A listing of all the user's posts on this page is a customary and practical practice.
The designer can establish some rules and criteria for selecting, preparing, and cropping photos
as well as some restrictions on text styling, depending on the procedure that is agreed upon.
However, in general, it is the job of the designer to create the application's front-end in a way
that ensures that bad content creation, like a substandard image or a lengthy headline, does not
noticeably detract from the design's quality.
It is always a good idea to mock up an additional version or two of the same page with subject
matter that is noticeably different but still falls within the thematic range of what is publishable
in order to test a design to make sure it works for a variety of content.
One of the numerous advantages of maintaining regular header and image sizes and following a
logical information hierarchy from top to bottom inside a page is that it fosters harmony
throughout the application and keeps the user orientated.
Develop a modular, reusable set of style components for headings, dividers, buttons, widgets,
and other interface elements in a design application to make this easier to accomplish.

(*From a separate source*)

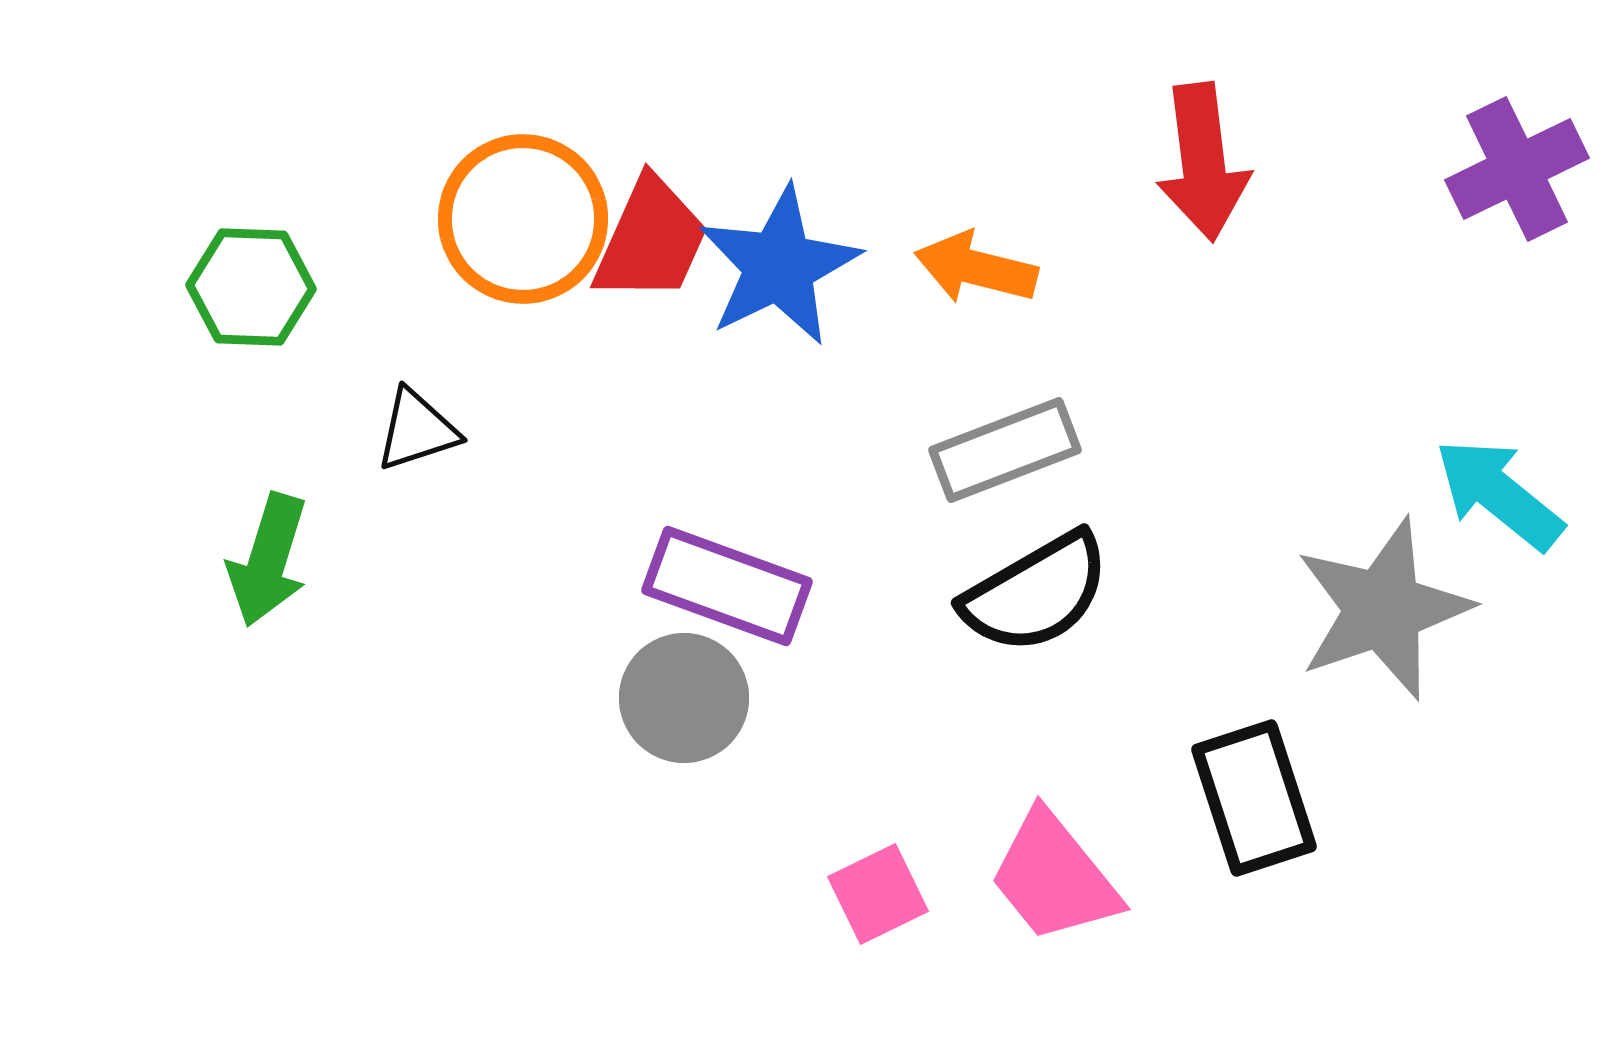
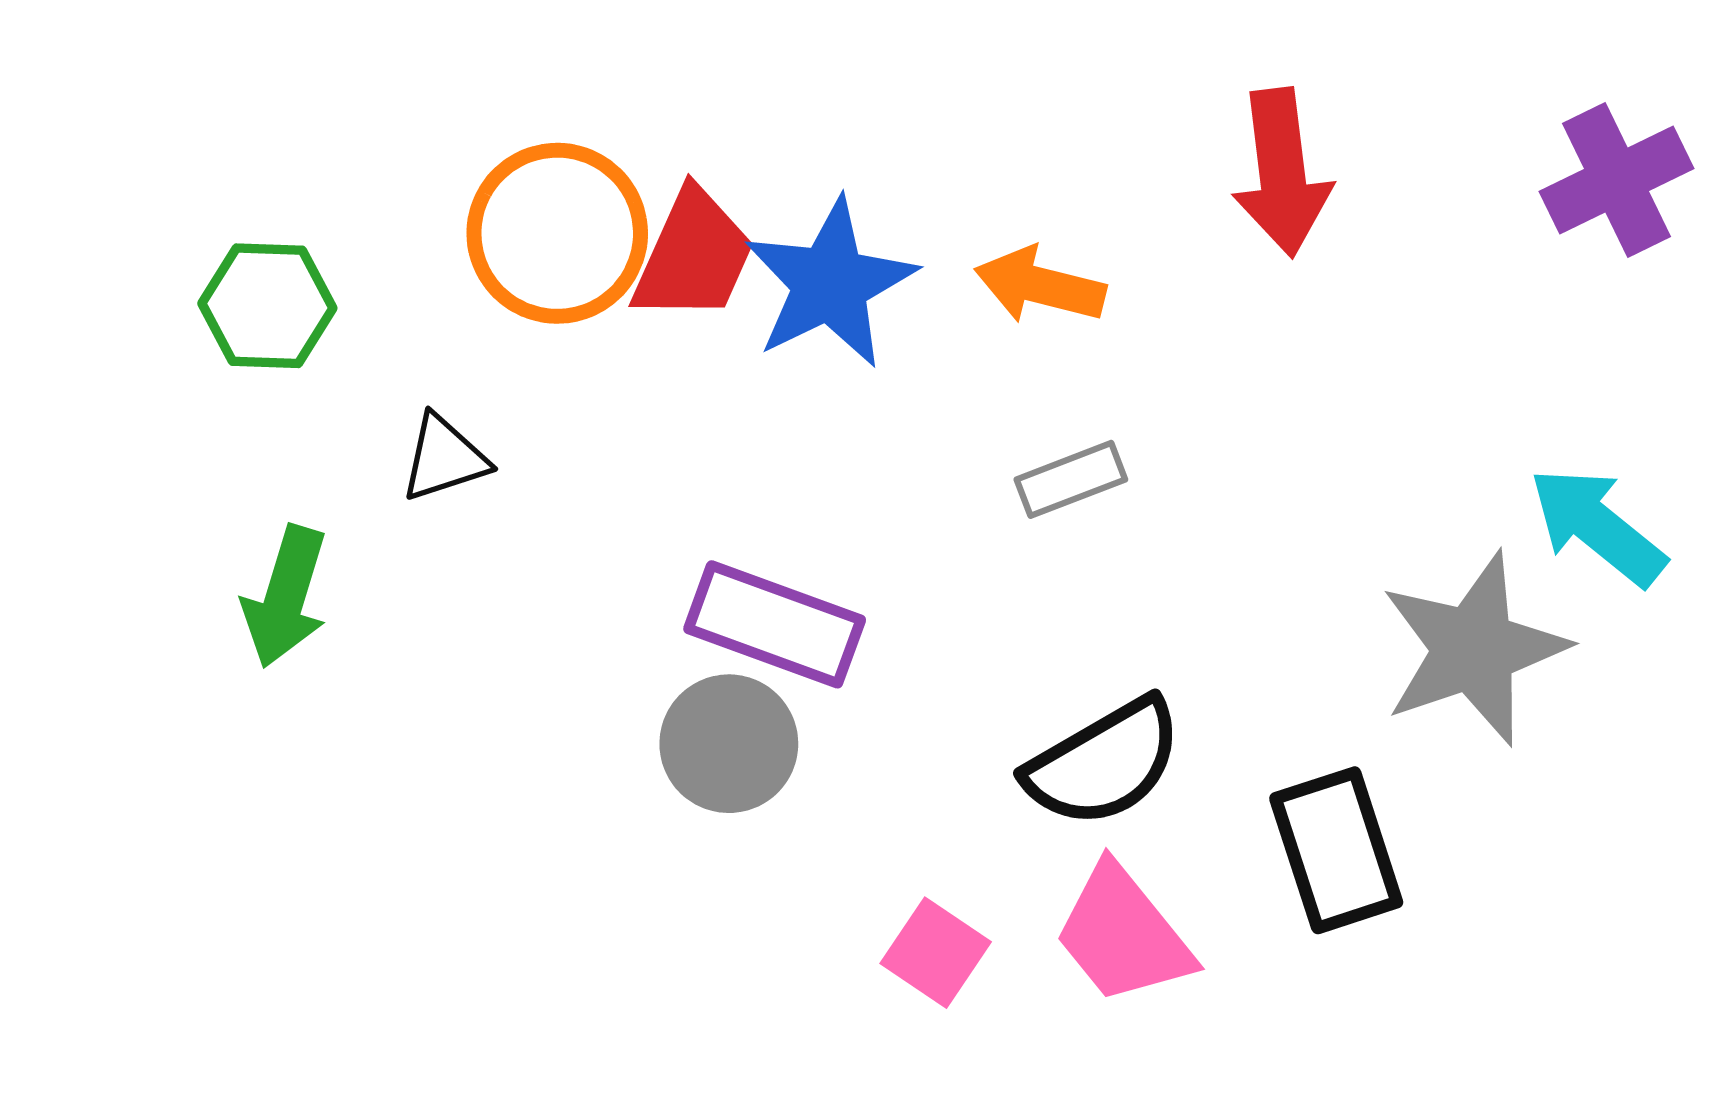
gray rectangle: (1005, 450) -> (1071, 479), size x0.7
black semicircle: (1036, 593) -> (1104, 763), moved
pink square: (878, 894) -> (936, 953), turned -30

Use these
elements frequently and logically, with as little modifications as possible. This article from offers
a helpful tutorial for building a Sketch UI library.
DON'T take it for granted that information will always fit in the allotted space.
The amount of text that displays in a given display area might change in length, which is one of
the unavoidable consequences of a CMS-driven application's dynamic nature. The designer
should never assume that a block of text will always fit on a specific number of lines. Character
restrictions can frequently be applied to text in the CMS to keep things sensible.
Individual character widths vary, and it is not usual to severely limit writers' originality by
imposing a very low character limit. This is why it is wise to test a design using actual material,
as was mentioned before, and to thoroughly examine each section using various text samples.
Put a string of wide alphabetical characters (such "w" if the material is in English) in place until
a certain character limit is reached to be sure of the worst-case situation.